> _Work to complete_
A verbatim copy of the listing is what is needed, minus any pictures.

===== Information shown

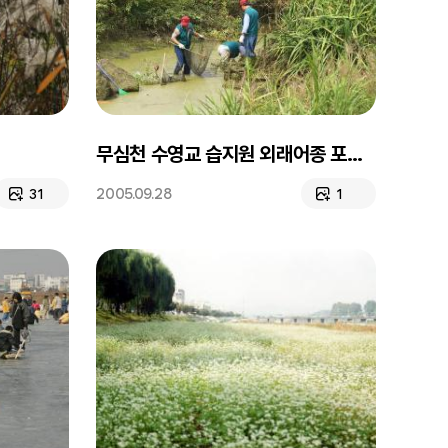
무심천 수영교 습지원 외래어종 포획 캠페인
2005.09.28
31
1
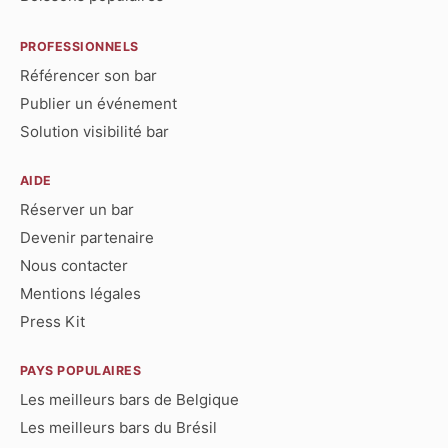
PROFESSIONNELS
Référencer son bar
Publier un événement
Solution visibilité bar
AIDE
Réserver un bar
Devenir partenaire
Nous contacter
Mentions légales
Press Kit
PAYS POPULAIRES
Les meilleurs bars de Belgique
Les meilleurs bars du Brésil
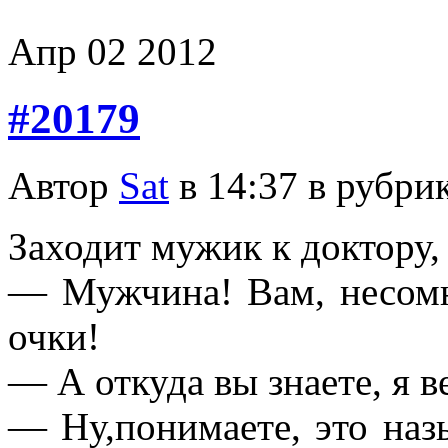
Апр
02
2012
#20179
Автор
Sat
в 14:37 в рубри
Заходит мужик к доктору, 
— Мужчина! Вам, несом
очки!
— А откуда вы знаете, я в
— Hу,понимаете, это на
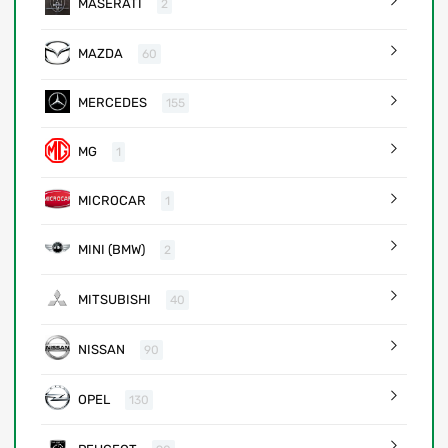
MASERATI
2
MAZDA
60
MERCEDES
155
MG
1
MICROCAR
1
MINI (BMW)
2
MITSUBISHI
40
NISSAN
90
OPEL
130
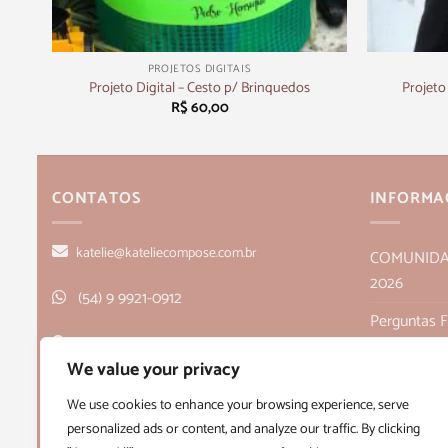
+
+
PROJETOS DIGITAIS
Projeto Digital – Cesto p/ Brinquedos
Projeto
R$
60,00
CONTATOS
INFORMA
katelie@kateliecompose.com.br
COMUNIDADE
2026
(54) 9 9921-0912
Perguntas 
Rua Alagoas, 166, sala 1, Bairro Humaitá
Política de
We value your privacy
- Bento Gonçalves, RS CEP 95705-026
Políticas de
We use cookies to enhance your browsing experience, serve
personalized ads or content, and analyze our traffic. By clicking
Quem Som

==========

> _Answer to the problem_
무심천 수영교 습지원 외래어종 포획 캠페인
2005.09.28
31
1
PROFESSIONNELS
Référencer son bar
Publier un événement
Solution visibilité bar
AIDE
Réserver un bar
Devenir partenaire
Nous contacter
Mentions légales
Press Kit
PAYS POPULAIRES
Les meilleurs bars de Belgique
Les meilleurs bars du Brésil
Апр
02
2012
#20179
Автор
Sat
в 14:37 в рубри
Заходит мужик к доктору, 
— Мужчина! Вам, несом
очки!
— А откуда вы знаете, я в
— Hу,понимаете, это на
MASERATI
2
MAZDA
60
MERCEDES
155
MG
1
MICROCAR
1
MINI (BMW)
2
MITSUBISHI
40
NISSAN
90
OPEL
130
+
+
PROJETOS DIGITAIS
Projeto Digital – Cesto p/ Brinquedos
Projeto
R$
60,00
CONTATOS
INFORMA
katelie@kateliecompose.com.br
COMUNIDADE
2026
(54) 9 9921-0912
Perguntas 
Rua Alagoas, 166, sala 1, Bairro Humaitá
Política de
We value your privacy
- Bento Gonçalves, RS CEP 95705-026
Políticas de
We use cookies to enhance your browsing experience, serve
personalized ads or content, and analyze our traffic. By clicking
Quem Som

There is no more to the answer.